2 files changed, 228 insertions, 26 deletions
diff --git a/Lib/test/test_httplib.py b/Lib/test/test_httplib.py
index 1768a34..a179612 100644
--- a/Lib/test/test_httplib.py
+++ b/Lib/test/test_httplib.py
@@ -314,6 +314,124 @@ class HeaderTests(TestCase):
                     conn.putheader(name, value)
 
 
+class TransferEncodingTest(TestCase):
+    expected_body = b"It's just a flesh wound"
+
+    def test_endheaders_chunked(self):
+        conn = client.HTTPConnection('example.com')
+        conn.sock = FakeSocket(b'')
+        conn.putrequest('POST', '/')
+        conn.endheaders(self._make_body(), encode_chunked=True)
+
+        _, _, body = self._parse_request(conn.sock.data)
+        body = self._parse_chunked(body)
+        self.assertEqual(body, self.expected_body)
+
+    def test_explicit_headers(self):
+        # explicit chunked
+        conn = client.HTTPConnection('example.com')
+        conn.sock = FakeSocket(b'')
+        # this shouldn't actually be automatically chunk-encoded because the
+        # calling code has explicitly stated that it's taking care of it
+        conn.request(
+            'POST', '/', self._make_body(), {'Transfer-Encoding': 'chunked'})
+
+        _, headers, body = self._parse_request(conn.sock.data)
+        self.assertNotIn('content-length', [k.lower() for k in headers.keys()])
+        self.assertEqual(headers['Transfer-Encoding'], 'chunked')
+        self.assertEqual(body, self.expected_body)
+
+        # explicit chunked, string body
+        conn = client.HTTPConnection('example.com')
+        conn.sock = FakeSocket(b'')
+        conn.request(
+            'POST', '/', self.expected_body.decode('latin-1'),
+            {'Transfer-Encoding': 'chunked'})
+
+        _, headers, body = self._parse_request(conn.sock.data)
+        self.assertNotIn('content-length', [k.lower() for k in headers.keys()])
+        self.assertEqual(headers['Transfer-Encoding'], 'chunked')
+        self.assertEqual(body, self.expected_body)
+
+        # User-specified TE, but request() does the chunk encoding
+        conn = client.HTTPConnection('example.com')
+        conn.sock = FakeSocket(b'')
+        conn.request('POST', '/',
+            headers={'Transfer-Encoding': 'gzip, chunked'},
+            encode_chunked=True,
+            body=self._make_body())
+        _, headers, body = self._parse_request(conn.sock.data)

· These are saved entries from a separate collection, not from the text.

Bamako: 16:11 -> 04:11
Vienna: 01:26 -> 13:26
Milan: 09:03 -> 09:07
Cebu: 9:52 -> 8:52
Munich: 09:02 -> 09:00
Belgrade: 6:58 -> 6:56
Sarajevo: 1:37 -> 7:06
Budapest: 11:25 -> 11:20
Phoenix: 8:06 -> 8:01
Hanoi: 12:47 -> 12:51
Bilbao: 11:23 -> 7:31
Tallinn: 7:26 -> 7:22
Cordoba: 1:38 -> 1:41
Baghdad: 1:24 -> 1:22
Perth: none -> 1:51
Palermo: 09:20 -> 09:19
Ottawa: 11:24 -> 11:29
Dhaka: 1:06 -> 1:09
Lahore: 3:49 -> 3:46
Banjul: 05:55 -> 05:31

+        self.assertNotIn('content-length', [k.lower() for k in headers])
+        self.assertEqual(headers['Transfer-Encoding'], 'gzip, chunked')

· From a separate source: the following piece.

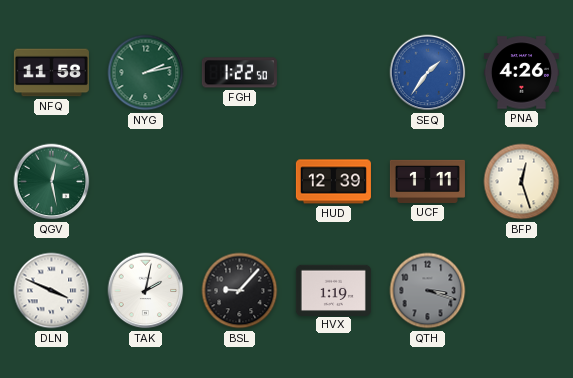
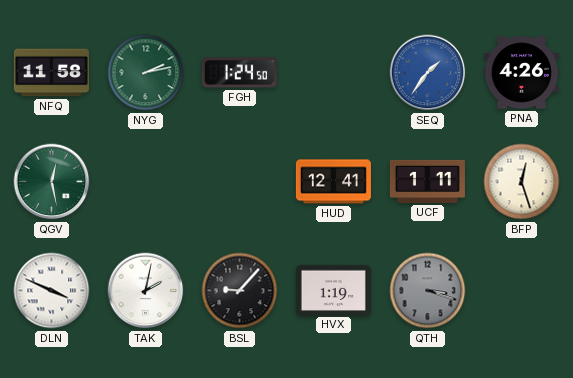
FGH: 1:22 -> 1:24
HUD: 12:39 -> 12:41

+        self.assertEqual(self._parse_chunked(body), self.expected_body)
+
+    def test_request(self):
+        for empty_lines in (False, True,):
+            conn = client.HTTPConnection('example.com')
+            conn.sock = FakeSocket(b'')
+            conn.request(
+                'POST', '/', self._make_body(empty_lines=empty_lines))
+
+            _, headers, body = self._parse_request(conn.sock.data)
+            body = self._parse_chunked(body)
+            self.assertEqual(body, self.expected_body)
+            self.assertEqual(headers['Transfer-Encoding'], 'chunked')
+
+            # Content-Length and Transfer-Encoding SHOULD not be sent in the
+            # same request
+            self.assertNotIn('content-length', [k.lower() for k in headers])
+
+    def _make_body(self, empty_lines=False):
+        lines = self.expected_body.split(b' ')
+        for idx, line in enumerate(lines):
+            # for testing handling empty lines
+            if empty_lines and idx % 2:
+                yield b''
+            if idx < len(lines) - 1:
+                yield line + b' '
+            else:
+                yield line
+
+    def _parse_request(self, data):
+        lines = data.split(b'\r\n')
+        request = lines[0]
+        headers = {}
+        n = 1
+        while n < len(lines) and len(lines[n]) > 0:
+            key, val = lines[n].split(b':')
+            key = key.decode('latin-1').strip()
+            headers[key] = val.decode('latin-1').strip()
+            n += 1
+
+        return request, headers, b'\r\n'.join(lines[n + 1:])
+
+    def _parse_chunked(self, data):
+        body = []
+        trailers = {}
+        n = 0
+        lines = data.split(b'\r\n')
+        # parse body
+        while True:
+            size, chunk = lines[n:n+2]
+            size = int(size, 16)
+
+            if size == 0:
+                n += 1
+                break
+
+            self.assertEqual(size, len(chunk))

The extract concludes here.